I could not construct a simple sed or awk script.

Hi,
with your example file:

$ cat /tmp/bob2 
Line 1 a
Line 22
Line 33
Line 1 b
Line 22
Line 1 c
Line 4
Line 5
$ XX="Line 1"
$ awk -vRS="$XX(\n| [^\n]+\n)" -vORS="" 'END{print}' /tmp/bob2
Line 4
Line 5
$ XX="Line 2"
$ awk -vRS="$XX(\n| [^\n]+\n)" -vORS="" 'END{print}' /tmp/bob2
Line 1 a
Line 22
Line 33
Line 1 b
Line 22
Line 1 c
Line 4
Line 5
$ XX="Line 22"
$ awk -vRS="$XX(\n| [^\n]+\n)" -vORS="" 'END{print}' /tmp/bob2
Line 1 c
Line 4
Line 5

Regards.

I tried this but I am not getting any output !! FYI, I am using ksh. I tried sh also but the same result.

There's far better ways to put variables in awk than that, and cramming it into RS is liable to produce gigantic records that will be truncated.

PAT="Line 1"
awk 'NR==FNR { if(match($0, PAT)) P=NR ; next } FNR > P' PAT="Line 1" inputfile inputfile

Note that the input file is given twice, once to find the last pattern, the second time to print everything after it.

If this doesn't work for you, please show exactly how you used it, word for word, letter for letter, keystroke for keystroke.
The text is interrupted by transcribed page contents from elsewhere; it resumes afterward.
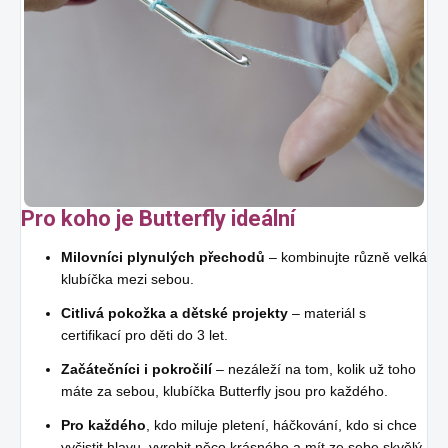
Pro koho je Butterfly ideální
Milovníci plynulých přechodů
– kombinujte různě velká
klubíčka mezi sebou.
Citlivá pokožka a dětské projekty
– materiál s
certifikací pro děti do 3 let.
Začátečníci i pokročilí
– nezáleží na tom, kolik už toho
máte za sebou, klubíčka Butterfly jsou pro každého.
Pro každého
, kdo miluje pletení, háčkování, kdo si chce
vyčistit hlavu, vyrobit něco krásného a mít ze sebe skvělý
Now some compilation error

ksh: cat e
Line 1
Line 22
Line 33
Line 1
Line 22
Line 1
Line 4
Line 5
ksh:
ksh: PAT="Line 1"
ksh: awk 'NR==FNR { if(match($0, PAT)) P=NR ; next } FNR > P' PAT="Line 1" e e
awk: syntax error near line 1
awk: illegal statement near line 1
ksh:

Ok,
What 's your operating system ?

SUN OS

Could you try awk 's solutions with /usr/xpg4/bin/awk ?

Hi.

Here we start saving after a pattern match, so over-writing everything before the last match, then print.

#!/usr/bin/env bash

# @(#) s1       Demonstrate delete all previous line before last matching line, awk, gawk.

PATTERN=${1-"Line 1"}

# Utility functions: print-as-echo, print-line-with-visual-space, debug.
# export PATH="/usr/local/bin:/usr/bin:/bin"
LC_ALL=C ; LANG=C ; export LC_ALL LANG
pe() { for _i;do printf "%s" "$_i";done; printf "\n"; }
pl() { pe;pe "-----" ;pe "$*"; }
em() { pe "$*" >&2 ; }
db() { ( printf " db, ";for _i;do printf "%s" "$_i";done;printf "\n" ) >&2 ; }
db() { : ; }
C=$HOME/bin/context && [ -f $C ] && $C awk

pl " Pattern: \"$PATTERN\""

FILE=data1
N=${FILE//[A-Za-z]/}
E=expected-output$N

pl " Input data file $FILE:"
cat $FILE

pl " Expected output:"
cat $E

pl " Results:"
awk -vPATTERN="$PATTERN" '
BEGIN   { i = 0 }
$0 ~ PATTERN    { i =  0; next }
                { i++ ; a = $0 } 
END     { size = length(a) ; for (i=1;i<=size;i++) { print a } }
' $FILE |
tee f1

pl " Verify results if possible:"
C=$HOME/bin/pass-fail
[ -f $C ] && $C f1 $E || ( pe; pe " Results cannot be verified." ) >&2

exit 0

producing:

$ ./s1

Environment: LC_ALL = C, LANG = C
(Versions displayed with local utility "version")
OS, ker|rel, machine: Linux, 3.16.0-4-amd64, x86_64
Distribution        : Debian 8.9 (jessie) 
bash GNU bash 4.3.30
awk GNU Awk 4.1.1, API: 1.1 (GNU MPFR 3.1.2-p3, GNU MP 6.0.0)

-----
 Pattern: "Line 1"

-----
 Input data file data1:
Line 1 a
Line 22
Line 33
Line 1 b
Line 22
Line 1 c
Line 4
Line 5

-----
 Expected output:
Line 4
Line 5

-----
 Results:
Line 4
Line 5

-----
 Verify results if possible:

-----
 Comparison of 2 created lines with 2 lines of desired results:
 Succeeded -- files (computed) f1 and (standard) expected-output1 have same content.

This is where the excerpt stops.